Hi Jonathan, what’s your estimate of the probability that the S&P 500 sees 666 again some time in the next ten-to-fifteen years? over 1%? 0.1%-1%? Below 0.1%?
I’m not Jonathan, but IMHO over 90% by 2030 the stocks will tank erasing the last 10 yrs of gains, cannot predict the exact price level though.
I remain both a long-term optimist and also a scaredy-cat that keeps the equivalent of 10 years of expenses in bonds. (30% bond allocation divided by 3% withdrawal rate.) And that doesn’t even count the dividends that I earn from the stocks.
I want to be able to survive anything without being forced to sell a single business in my portfolio, just like Berkshire.
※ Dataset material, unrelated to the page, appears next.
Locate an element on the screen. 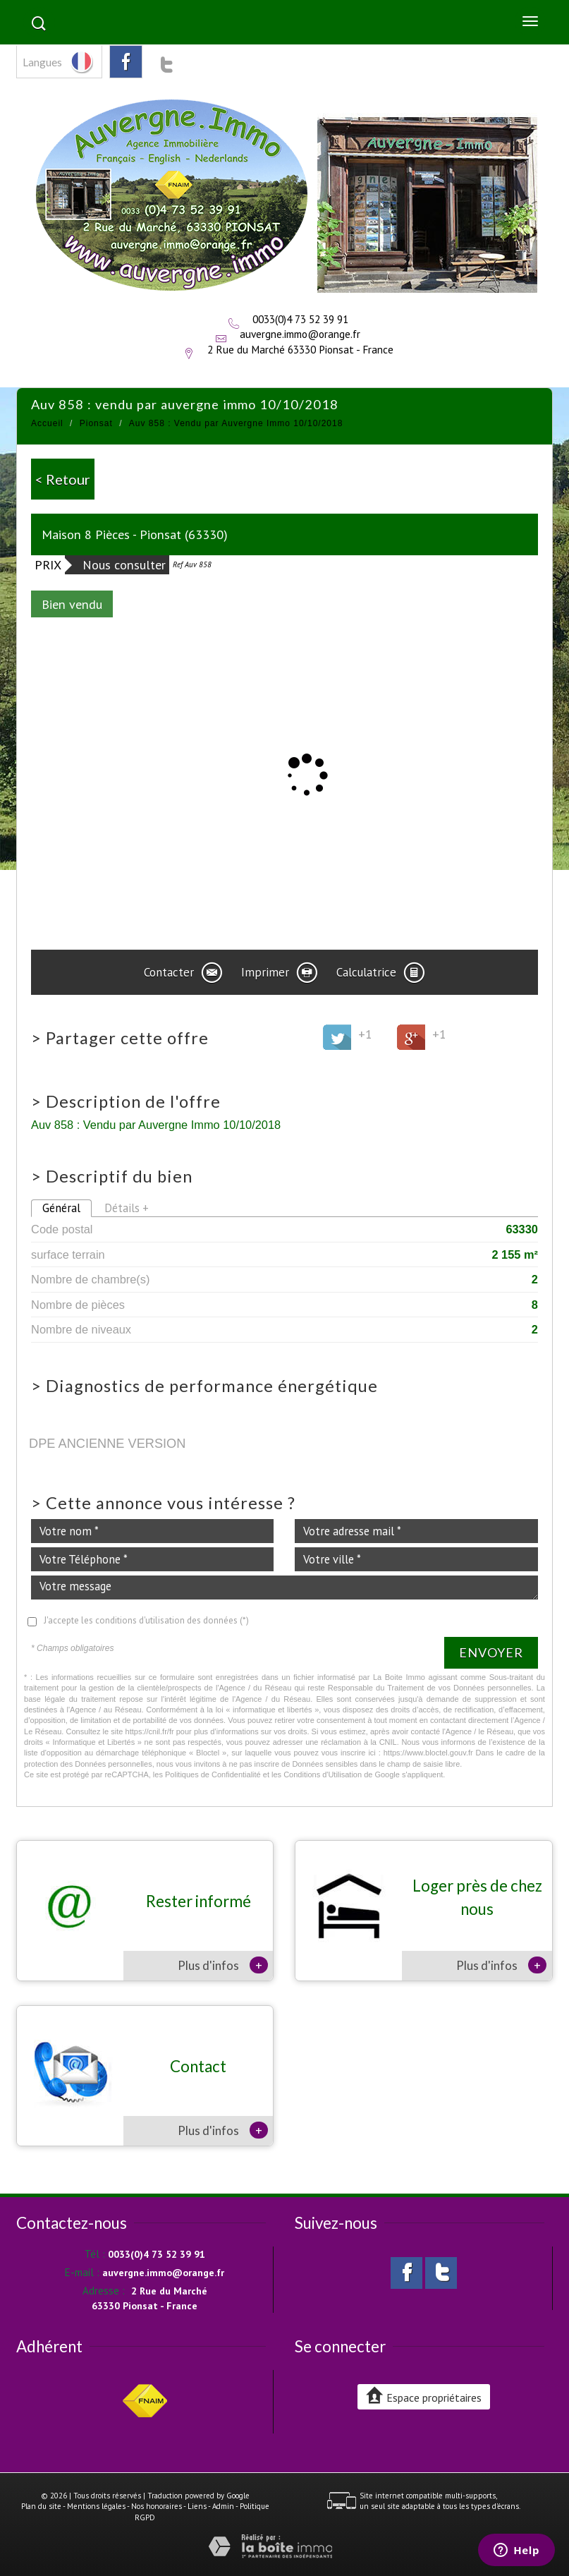 This screenshot has height=2576, width=569. Admin is located at coordinates (223, 2506).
There is the real, nagging issue of “self-fulfilling prophecy.” Another commenter made reference to the Warren Buffett “Buy American” piece–I remember that piece, and the (unusual) derivative Buffett held at the time (a huge S&P 500 long position), and the palpable fear Buffett himself began to exude over the months from late 2008 to early 2009. Back to the “self-fulfilling prophecy” notion: as long as enough people with enough money continue to buy dips, things work out. Certainly that has been happening massively since the advent of Modern Portfolio Theory, and even more so post 2009. That does not make it axiomatic, however. The fact that people view “eventually, no matter what price you pay, given enough time you will profit” *as an axiom* is what scares me the most.